Except that it then loses another 5% the following year.

Your £30,484 is now down to £28,959. You’ve now lost two-and-a-half grand through this stupid Inflation Plc investment.

Clearly you see what’s going on here. The idea of cash as safe and stable isn’t exactly true. When inflation is out of control and heading higher, you are losing money hand over fist if you’re holding on to cash.

Cash is not king as some would have you believe. Cash is a route to poverty.

The Bank’s crystal ball

The UK’s central bankers know this. But they don’t care about you.

The current inflation level of 3.1% is well above the Bank of England’s 2% target.

The last time inflation was below 2%, was in April 2021.

Central banks are here to provide monetary stability to their citizens. Or so they usually say. They know that the more money they create, the greater is the likelihood of inflation.

Of course, the Bank of England – like all central banks – does have tools with which to control inflation.

Take, for instance, the official interest rate that is set by the central bank (i.e. Bank Rate in the UK). A higher rate should encourage (or cause) commercial banks to increase rates that are offered to savers and borrowers. The incentive to save is increased, as is the cost of borrowing: this should put the brake on economic growth.

With inflation running hot, many commentators expected that the Bank of England’s Monetary Policy Committee (MPC) would increase Bank Rate. Instead, the rate remained unchanged.

As Exponential Investor noted on Thursday, Consumer Price Index (CPI) inflation in the UK is expected to rise from just under 4% in the year to October to 4.5% in the 12 months to November, and to remain at that level through the winter.

The MPC anticipates that CPI inflation will peak at about 5% in April next year – or at a level that is “materially higher” than had been expected in August.

Inflation should be just above the 2% target in two years’ time and just below the target in three years’ time – at the end of the MPC’s forecast period.

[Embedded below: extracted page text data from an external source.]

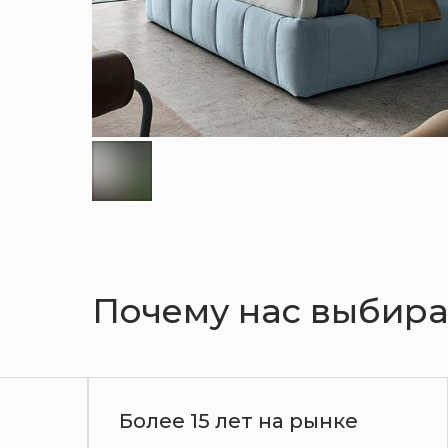
Кухни
Шкафы
Гардеробные
Почему нас выбир
е
Гарантия до 3 лет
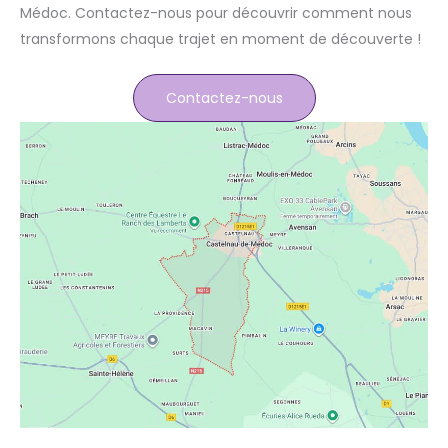
Médoc. Contactez-nous pour découvrir comment nous
transformons chaque trajet en moment de découverte !
Contactez-nous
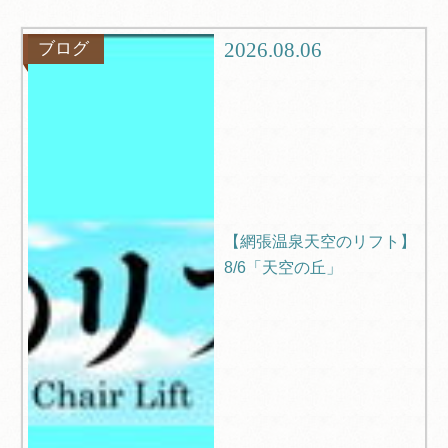
ツアー
旅行記
2026.08.06
ブログ
ブログ
Q＆A
【網張温泉天空のリフト】
8/6「天空の丘」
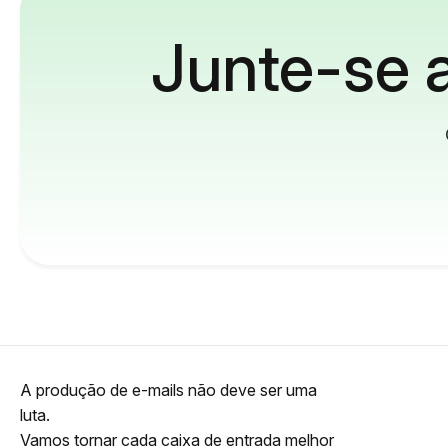
Junte-se a
A produção de e-mails não deve ser uma
luta.
Vamos tornar cada caixa de entrada melhor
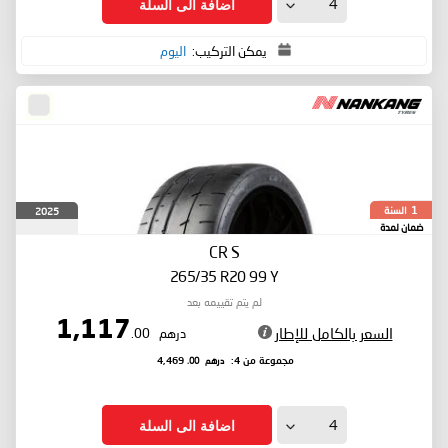
اضافة الى السلة
يمكن التركيب:
اليوم
السنة
2025
1
ضمان لمدة
CR S
265/35 R20 99 Y
لم يتم تقييمه بعد
1,117
السعر بالكامل للإطار
درهم
.00
درهم
.00
مجموعة من 4:
4,469
اضافة الى السلة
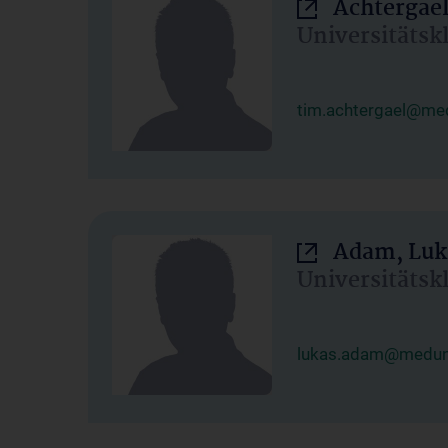
Achtergael
Universitätsk
tim.achtergael@med
Adam, Luk
Universitätsk
lukas.adam@meduni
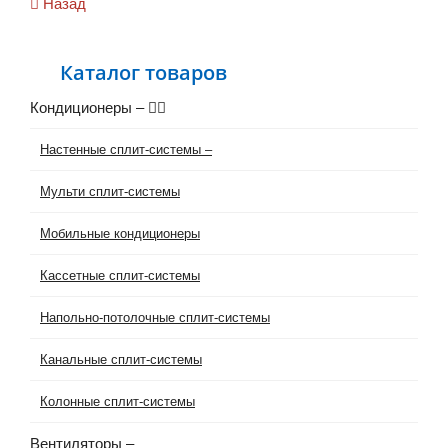
Назад
Каталог товаров
Кондиционеры
–
Настенные сплит-системы
–
Мульти сплит-системы
Мобильные кондиционеры
Кассетные сплит-системы
Напольно-потолочные сплит-системы
Канальные сплит-системы
Колонные сплит-системы
Вентиляторы
–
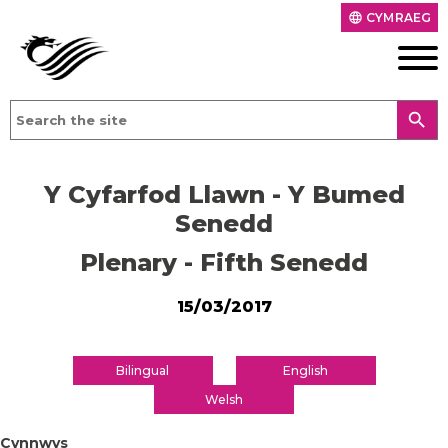
CYMRAEG
language
search
Y Cyfarfod Llawn - Y Bumed
Senedd
Plenary - Fifth Senedd
15/03/2017
Bilingual
English
Welsh
Cynnwys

For the purpose of this edition of Exponential Investor, I’d highlight three things.

  • A lot of investments – including many bonds which are supposed to be safe and secure – will provide income that is negative in real terms: in practice, this means that the income yield is less than inflation (or, as noted above, about 4.5 – 5% per annum here in the UK).
  • Assuming that the MPC’s forecasting crystal ball is correct (which is something that cannot be taken for granted), an investment in Inflation plc will continue to lose value quite steadily.
  • Inflation plc will be a very disappointing investment if rises in the CPI are higher than currently anticipated by the MPC.

The big question

So, where should you invest in order to ensure that inflation does not make you poorer?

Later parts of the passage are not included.